The report further adds that it will continue to grow by double-digit per­centage terms.

“The key driver for RPA projects is their ability to improve process quality, speed and productivity, each of which is increasingly important as organisations try to reduce costs during Covid-19. The trend isn’t going away anytime soon,” says Fabrizio Biscotti, research vice-president at Gartner.

Automation has been a major force in reshaping work long before the pandemic. But now, RPA is taking on a new sense of urgency, says Chris Loo, managing director (Southeast Asia) of UiPath, a global software company that develops a platform for RPA.

What can RPA be applied to?

Telkomsel, one of Indonesia’s leading telecoms companies serving over 170 million customers, happens to be one of UiPath’s clients.

“Telkomsel’s employees used to pore over hundreds of invoices each day. As the hours dragged on, monotony and fatigue would set in. Today, this part of their job has been automated and they are able to work on more value-added tasks such as data analysis and exception handling,” says Loo.

Telekom Malaysia, another client of UiPath, has also started its RPA journey. “There are now over 100 processes in its automation funnel across 10 different divisions. For this year, the group IT and digital department is no longer sponsoring the automations and instead, every department has allocated a budget towards RPA,” adds Loo.

What is low code automation?

Low code automation allows people with limited coding experience to build their own automation solutions.

UiPath recently launched UiPath Apps, a web-based drag-and-drop business application studio that enables citizen developers to build and deploy enterprise grade applications that deliver automation solutions.

“Previously, automation would be a ‘top down’ initiative with senior management leading the charge and often deciding what should and shouldn’t be automated,” says Loo.

With automation that is more accessible, employees are empowered to improve their productivity and automate tasks that are suited to them.

Relevance to SMEs

The cost of deploying and implementing RPA has dropped, claims Loo, and unlike large companies, small and medium enterprises (SMEs) are better positioned to implement new technologies.

“SMEs have a flatter, more decentralised organisational structure with fewer levels of approvals needed, thus making introduction easier as well as smoother testing and deployment stages,” he explains.

More importantly, by quickly responding to changing market demands, RPA allows SMEs to scale quicker. “Automation helps SMEs scale more sustainably and makes them more agile as they are able to cope with unpredictable events better,” Loo adds.

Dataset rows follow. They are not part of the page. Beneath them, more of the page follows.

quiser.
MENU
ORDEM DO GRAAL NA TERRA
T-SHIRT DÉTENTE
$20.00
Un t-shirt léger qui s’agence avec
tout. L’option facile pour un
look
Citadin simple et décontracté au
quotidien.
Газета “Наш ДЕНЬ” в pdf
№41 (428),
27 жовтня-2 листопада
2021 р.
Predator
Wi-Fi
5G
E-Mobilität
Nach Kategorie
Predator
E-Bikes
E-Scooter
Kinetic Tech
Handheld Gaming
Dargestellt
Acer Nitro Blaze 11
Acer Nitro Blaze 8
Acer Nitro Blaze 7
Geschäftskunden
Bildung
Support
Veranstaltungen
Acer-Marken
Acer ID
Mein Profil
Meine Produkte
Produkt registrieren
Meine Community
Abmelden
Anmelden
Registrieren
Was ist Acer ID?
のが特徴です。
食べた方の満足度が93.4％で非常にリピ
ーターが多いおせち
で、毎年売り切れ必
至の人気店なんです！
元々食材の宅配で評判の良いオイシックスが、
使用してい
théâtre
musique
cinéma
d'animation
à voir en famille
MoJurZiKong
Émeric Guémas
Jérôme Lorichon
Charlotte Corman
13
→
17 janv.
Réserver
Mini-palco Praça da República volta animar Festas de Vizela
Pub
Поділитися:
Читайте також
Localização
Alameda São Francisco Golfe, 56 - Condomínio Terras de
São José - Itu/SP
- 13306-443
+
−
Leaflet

There is a clear need for an employee-sensitive and people-centric approach to digital transformation. The report also found that a large proportion (57%) of respondents said employees are either “moderately anxious” or “very anxious” about the impact of automation and the crisis on their ability to succeed in their jobs.

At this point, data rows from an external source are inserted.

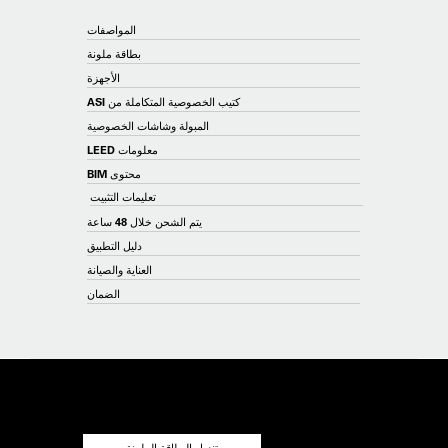
المواصفات
بطاقة ملونة
الأجهزة
كتيب الخصوصية المتكاملة من ASI
المبولة وشاشات الخصوصية
معلومات LEED
محتوى BIM
تعليمات التثبيت
يتم الشحن خلال 48 ساعة
دليل التطبيق
العناية والصيانة
الضمان
تنزيل البطاقة الملونة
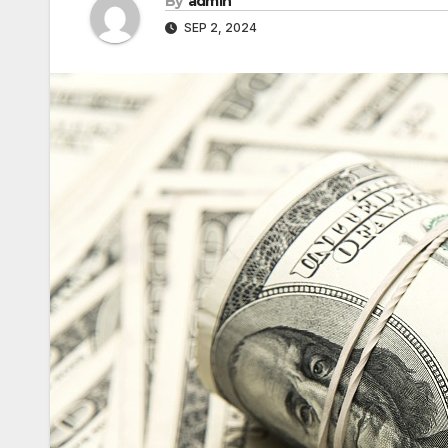
By
admin
SEP 2, 2024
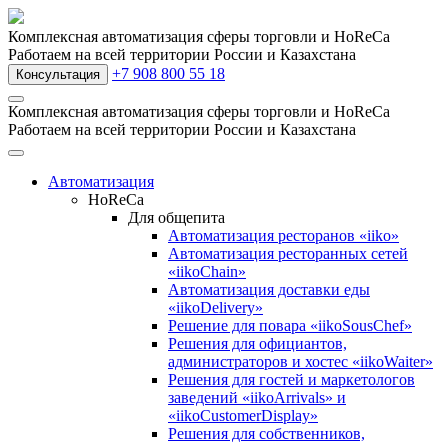
Комплексная автоматизация сферы торговли и HoReCa
Работаем на всей территории России и Казахстана
+7 908 800 55 18
Консультация
Комплексная автоматизация сферы торговли и HoReCa
Работаем на всей территории России и Казахстана
Автоматизация
HoReCa
Для общепита
Автоматизация ресторанов «iiko»
Автоматизация ресторанных сетей
«iikoChain»
Автоматизация доставки еды
«iikoDelivery»
Решение для повара «iikoSousChef»
Решения для официантов,
администраторов и хостес «iikoWaiter»
Решения для гостей и маркетологов
заведений «iikoArrivals» и
«iikoCustomerDisplay»
Решения для собственников,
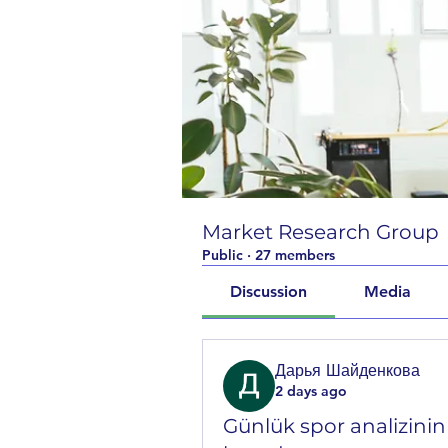
Market Research Group
Public
·
27 members
Discussion
Media
Дарья Шайденкова
2 days ago
Günlük spor analizinin k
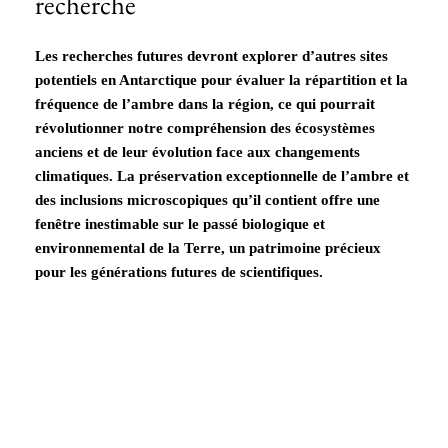
recherche
Les recherches futures devront explorer d’autres sites
potentiels en Antarctique pour évaluer la répartition et la
fréquence de l’ambre dans la région, ce qui pourrait
révolutionner notre compréhension des écosystèmes
anciens et de leur évolution face aux changements
climatiques. La préservation exceptionnelle de l’ambre et
des inclusions microscopiques qu’il contient offre une
fenêtre inestimable sur le passé biologique et
environnemental de la Terre, un patrimoine précieux
pour les générations futures de scientifiques.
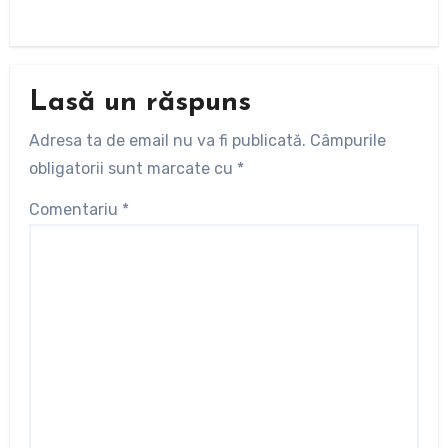
Lasă un răspuns
Adresa ta de email nu va fi publicată.
Câmpurile
obligatorii sunt marcate cu
*
Comentariu
*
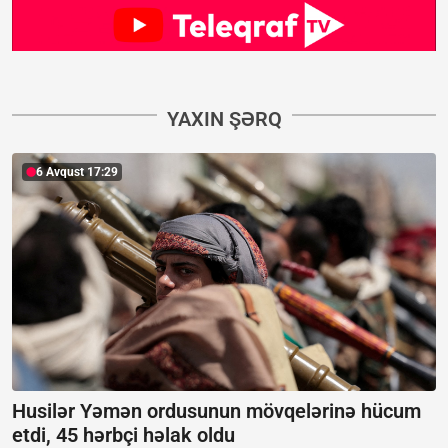
YAXIN ŞƏRQ
6 Avqust 17:29
Husilər Yəmən ordusunun mövqelərinə hücum
etdi, 45 hərbçi həlak oldu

Before attempting any process automation, RPA teams should carefully analyse the proposed process, says Loo. Analysis should include closer scrutiny of how the process works, how employees view it and if there is the underlying rules-driven data to support its potential automation.

Having your employees play a part in the automation journey is vital, he adds. A comprehensive internal rollout strategy should be developed to educate and reassure employees, solicit feedback and engage them as part of implementation.